어떤 종류의 기능을 추가하지 않아도 단일 버전의 언어가 배포되는 것은 거의 알려지지 않았습니다. 항상 원래 언어 디자이너는 특정 용어와 제약 조건을 포함하지 않았습니다. 사실 훌륭한 디자이너는 모든 가능한 용어와 제약 조건을 정의해서는 안됩니다. 때때로 이것을 "바다를 끓는 다"라고 부릅니다. 언어가 모든 사람에게 모든 것이 아닐 것이라는 것을 안다면, 언어 설계자는 당사자가 언어 또는 언어 자체의 인스턴스를 확장 할 수 있도록 허용 할 수 있습니다. 일반적으로 도구를 사용하면 언어 디자이너가 인스턴스의 확장 및 언어의 확장이 허용되는 위치를 지정할 수 있습니다. 참고로, 우리는 언어의 인스턴스를 새로운 버전으로 확장한다고 부르지 않습니다. 이 기사에서는 버전 관리에 대한 논의를 언어 변경이 아닌 범위 변경에 대해 다루고 있습니다.
모든 서비스가 새로운 언어의 인스턴스를 유효하지 않은 것으로 간주하는 방식으로 언어를 변경하면 10 개 또는 100 개 또는 100 만 개의 서비스를 배포했는지에 따라 실제 비용이 포함 된 버전 문제가 발생했습니다.
개발 환경 외부에서 언어가 사용되면 언어 변경에 따른 비용이 발생할 수 있습니다. 소프트웨어, 사용자 기대치 및 문서를 변경하여 변경 사항을 수용해야 할 수 있습니다. 단일 제어 영역 외부의 환경에서 언어가 사용되면 변경된 내용에는 여러 버전의 언어가 도입됩니다.
1.3 왜 언어를 확장합니까?
언어의 인스턴스를 확장 할 수 있도록하는 주요 동기는 확장 기능을 설계, 유지 관리 및 구현하는 작업을 분산시키는 것입니다. 보낸 사람은 중앙 권한을 거치지 않고 인스턴스를 변경할 수 있습니다. 이는 언어 소유자가 승인 한없이 송신자 또는 수신자가 변경 될 수 있음을 의미합니다. HTML 작업 그룹이 HTML의 모듈화에 투입하는 노력을 고려하십시오. 확장을위한 분산화 된 프로세스가 없다면 HTML의 모든 변형이 다른 것으로 불려야하거나 HTML 작업 그룹이 다음 HTML 개정판에 포함시키는 것에 동의해야합니다.

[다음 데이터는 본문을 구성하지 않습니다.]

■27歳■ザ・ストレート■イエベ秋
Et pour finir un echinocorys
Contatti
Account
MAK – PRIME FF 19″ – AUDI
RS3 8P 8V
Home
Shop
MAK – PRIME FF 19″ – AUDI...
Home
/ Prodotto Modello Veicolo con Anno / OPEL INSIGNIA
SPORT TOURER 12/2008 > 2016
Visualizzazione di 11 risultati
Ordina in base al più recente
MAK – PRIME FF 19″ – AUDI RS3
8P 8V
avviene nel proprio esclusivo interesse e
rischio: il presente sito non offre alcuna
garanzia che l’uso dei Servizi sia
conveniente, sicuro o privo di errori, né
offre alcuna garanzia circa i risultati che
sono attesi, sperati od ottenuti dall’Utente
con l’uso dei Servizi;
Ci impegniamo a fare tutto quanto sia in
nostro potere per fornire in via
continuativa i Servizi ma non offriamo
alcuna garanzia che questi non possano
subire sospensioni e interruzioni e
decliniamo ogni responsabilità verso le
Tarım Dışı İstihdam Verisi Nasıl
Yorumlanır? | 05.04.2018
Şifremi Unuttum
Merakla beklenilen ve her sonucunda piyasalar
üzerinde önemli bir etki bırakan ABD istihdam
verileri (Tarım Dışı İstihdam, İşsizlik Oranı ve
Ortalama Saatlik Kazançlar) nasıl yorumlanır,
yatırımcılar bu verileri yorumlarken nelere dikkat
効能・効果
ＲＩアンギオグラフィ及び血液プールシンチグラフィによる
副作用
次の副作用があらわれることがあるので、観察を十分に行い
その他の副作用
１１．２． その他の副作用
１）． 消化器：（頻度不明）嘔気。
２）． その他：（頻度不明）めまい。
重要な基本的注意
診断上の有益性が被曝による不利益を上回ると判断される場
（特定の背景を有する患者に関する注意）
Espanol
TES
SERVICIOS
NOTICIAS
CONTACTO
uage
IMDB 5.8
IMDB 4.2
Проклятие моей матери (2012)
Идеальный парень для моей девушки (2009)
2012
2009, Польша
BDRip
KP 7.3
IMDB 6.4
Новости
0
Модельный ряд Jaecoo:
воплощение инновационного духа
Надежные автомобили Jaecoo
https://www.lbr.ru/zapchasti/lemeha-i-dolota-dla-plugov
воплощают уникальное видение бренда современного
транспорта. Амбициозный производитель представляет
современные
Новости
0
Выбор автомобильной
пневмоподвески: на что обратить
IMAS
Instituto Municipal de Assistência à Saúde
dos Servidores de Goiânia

확장 성 허용 : 언어 디자이너는 확장 가능한 언어를 만들어야합니다 (SHOULD).
1.4 언어가 바뀌는 이유는 무엇입니까?
다른 버전의 언어가 필요할 수있는 데는 여러 가지 이유가 있습니다. 그들 중 몇 가지는 다음과 같습니다 :
버그를 수정해야 할 수도 있습니다. 생산 방식을 사용하면 수정해야 할 결함이나 감독이 밝혀 질 수 있습니다. 여기에는 언어 구성 요소의 변경 또는 기존 구성 요소의 의미 변경이 포함될 수 있습니다.
요구 사항을 변경하면 스키마 디자인의 변경을 유발할 수 있습니다. 예를 들어 처리가 완료되면 호출자에게 알릴 수 있도록 일부 처리를 수행하는 서비스에 콜백을 추가 할 수 있습니다.
스키마의 다른 풍미가 바람직 할 수 있습니다. 예를 들어, XHTML 1.0 권장 사항은 엄격한, 전환 및 프레임 세트 스키마를 정의합니다. 이 세 가지 스키마는 모두 동일한 네임 스페이스를 정의하는 것을 목표로하지만 매우 다른 언어를 설명합니다.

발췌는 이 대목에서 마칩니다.